The key factor affecting the mobility of UAVs is the RD between the uncovered grid within the sensing range and the UAVs. First, divide the task area into a series of grids with equal lengths of sides and get the total number of grids and the coordinates of the centre point of these grids. When the distance between the uncovered grid and the UAV is greater than the coverage radius R and less than the sense radius r_s, the UAV moves in the direction of the uncovered grid. The distance between the UAV and the uncovered grid is shown in Figure 2.

Figure 2.

The distance between the UAV and the uncovered grid.

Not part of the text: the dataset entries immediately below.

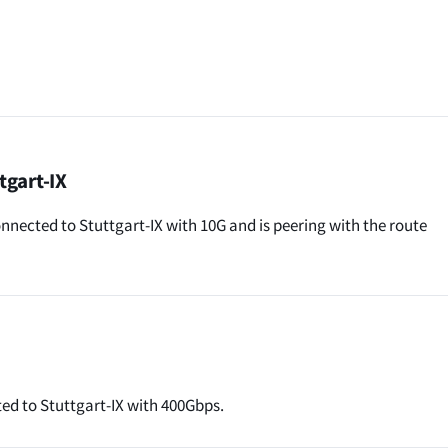
tgart-IX
nected to Stuttgart-IX with 10G and is peering with the route
ed to Stuttgart-IX with 400Gbps.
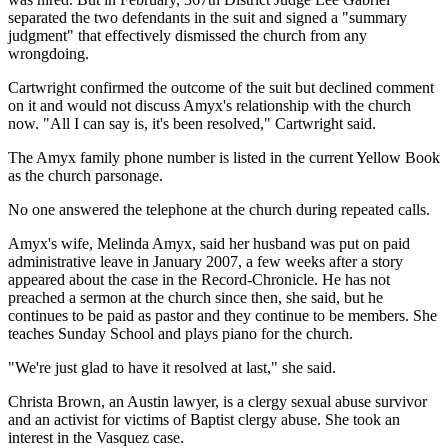
separated the two defendants in the suit and signed a "summary
judgment" that effectively dismissed the church from any
wrongdoing.
Cartwright confirmed the outcome of the suit but declined comment
on it and would not discuss Amyx's relationship with the church
now. "All I can say is, it's been resolved," Cartwright said.
The Amyx family phone number is listed in the current Yellow Book
as the church parsonage.
No one answered the telephone at the church during repeated calls.
Amyx's wife, Melinda Amyx, said her husband was put on paid
administrative leave in January 2007, a few weeks after a story
appeared about the case in the Record-Chronicle. He has not
preached a sermon at the church since then, she said, but he
continues to be paid as pastor and they continue to be members. She
teaches Sunday School and plays piano for the church.
"We're just glad to have it resolved at last," she said.
Christa Brown, an Austin lawyer, is a clergy sexual abuse survivor
and an activist for victims of Baptist clergy abuse. She took an
interest in the Vasquez case.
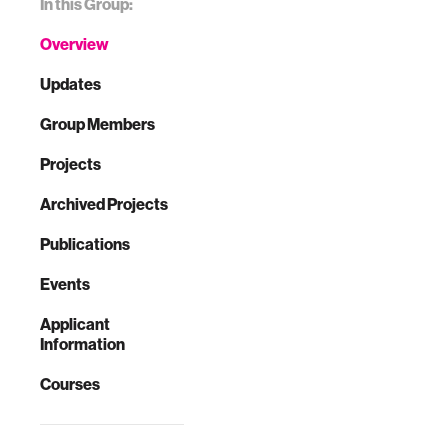
In this Group:
Overview
Updates
Group Members
Projects
Archived Projects
Publications
Events
Applicant
Information
Courses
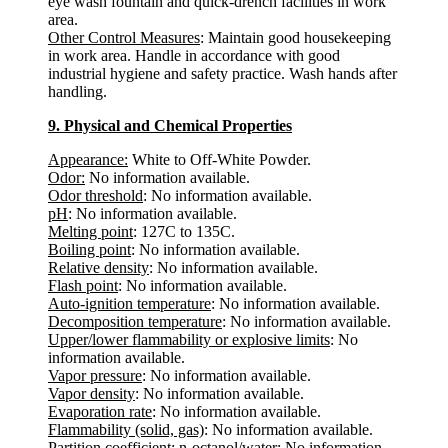
eye wash fountain and quick-drench facilities in work
area.
Other Control Measures
: Maintain good housekeeping
in work area. Handle in accordance with good
industrial hygiene and safety practice. Wash hands after
handling.
9. Physical and Chemical Properties
Appearance:
White to Off-White Powder.
Odor:
No information available.
Odor threshold
: No information available.
pH
: No information available.
Melting point
: 127C to 135C.
Boiling point
: No information available.
Relative density
: No information available.
Flash point
: No information available.
Auto-ignition temperature
: No information available.
Decomposition temperature
: No information available.
Upper/lower flammability or explosive limits
: No
information available.
Vapor pressure
: No information available.
Vapor density
: No information available.
Evaporation rate
: No information available.
Flammability (solid, gas)
: No information available.
Partition coefficient: n-octanol/water
: No information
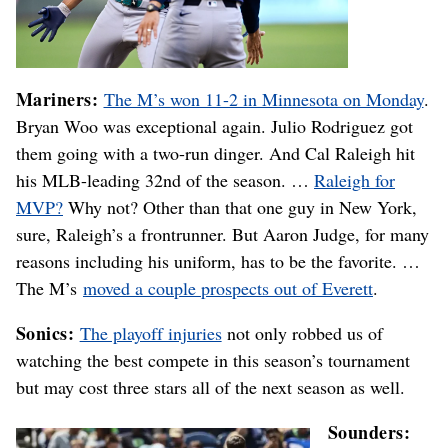
Mariners:
The M’s won 11-2 in Minnesota on Monday
.
Bryan Woo was exceptional again. Julio Rodriguez got
them going with a two-run dinger. And Cal Raleigh hit
his MLB-leading 32nd of the season. …
Raleigh for
MVP?
Why not? Other than that one guy in New York,
sure, Raleigh’s a frontrunner. But Aaron Judge, for many
reasons including his uniform, has to be the favorite. …
The M’s
moved a couple prospects out of Everett
.
Sonics:
The playoff injuries
not only robbed us of
watching the best compete in this season’s tournament
but may cost three stars all of the next season as well.
Sounders:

d_ig is used to indicate the distance between the uncovered grid and the UAV, and d_ig can be decomposed into the distance vector d_igx in the x-axis direction and the distance vector d_igy in the y-axis direction. The RD expression of the uncovered grid and the UAV is as shown in equation (11)

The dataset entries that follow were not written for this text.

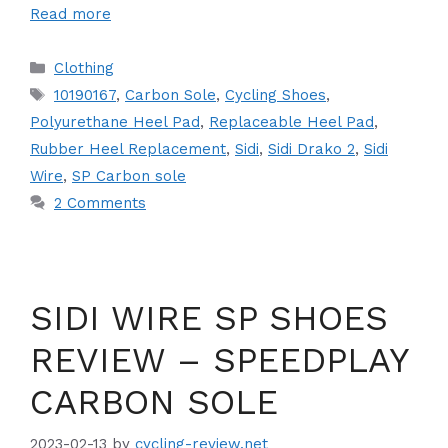
Read more
Categories
Clothing
Tags
10190167
,
Carbon Sole
,
Cycling Shoes
,
Polyurethane Heel Pad
,
Replaceable Heel Pad
,
Rubber Heel Replacement
,
Sidi
,
Sidi Drako 2
,
Sidi
Wire
,
SP Carbon sole
2 Comments
SIDI WIRE SP SHOES
REVIEW – SPEEDPLAY
CARBON SOLE
2023-02-13
by
cycling-review.net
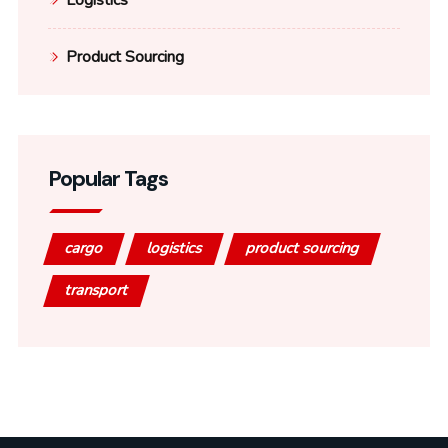
Logistics
Product Sourcing
Popular Tags
cargo
logistics
product sourcing
transport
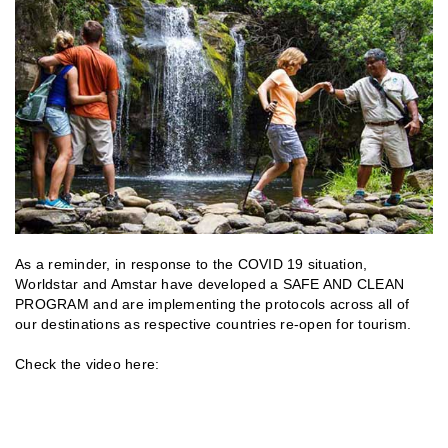
As a reminder, in response to the COVID 19 situation,
Worldstar and Amstar have developed a SAFE AND CLEAN
PROGRAM and are implementing the protocols across all of
our destinations as respective countries re-open for tourism.
Check the video here:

{\begin{matrix} d_{igx} = g_{x} - x_{i} \\ d_{igy} = g_{y} - x_{y} \\ d_{ig} = \sqrt{{d_{igx}}^{2} + {d_{igy}}^{2}} \end{matrix}

(11)

The UAV will move under this type of RD, and the updated position is

{\begin{matrix} x_{new} = x_{old} + \frac{d_{igx}}{d_{ig}} \times Max_grid \times e^{\frac{- 1}{d_{ig}}} \\ y_{new} = y_{old} + \frac{d_{igy}}{d_{ig}} \times Max_grid \times e^{\frac{- 1}{d_{ig}}} \end{matrix}

(12)

where Max_grid is the maximum step size of the UAV movement under the influence of the RD between the UAV and the uncovered grid. To reduce the instability of the algorithm in the later stage, when the distance between the UAV and the uncovered grid is less than the maximum step size Max_grid, the moving length is the distance between the drone and the grid point

{\begin{matrix} x_{new} = x_{old} + d_{igx} \times e^{\frac{- 1}{d_{ig}}} \\ y_{new} = y_{old} + d_{igy} \times e^{\frac{- 1}{d_{ig}}} \end{matrix}

(13)

RD between UAVs

There is an RD between each UAV and the neighbour UAV. If the distance between the two UAV-BSs is less than a pre-set threshold, the UAV moves in a direction away from the neighbour UAV. This is to ensure that the UAV does not over-collect in an area and repeat coverage of an area. If the distance between two UAVs is greater than the threshold, the RD between the two UAVs will not affect the movement of the UAV. Figure 3 shows two ways of deploying three UAV-BSs. With the deployment method of Figure 3(a), the coverage area of the UAV-BSs partially overlaps, but there is no blind area. With the deployment method of Figure 3(b), there is no overlap in the coverage area of the UAV-BSs, but there is a coverage blind area in the middle. If we want to cover this blind area, we need to add a UAV-BS. In this article, the UAV is deployed as shown in Figure 3(a), and the threshold is calculated as $d_{th} = \sqrt{3} R$ .

Figure 3.

Two different coverage styles: (a) hole-free coverage and (b) overlap-free coverage.

The RD d_ij between the UAV_i and UAV_j is decomposed into a distance vector d_ijx in the x-axis direction and a distance vector d_ijy in the y-axis direction, and the RD expression between the UAVs is as shown in equation (14)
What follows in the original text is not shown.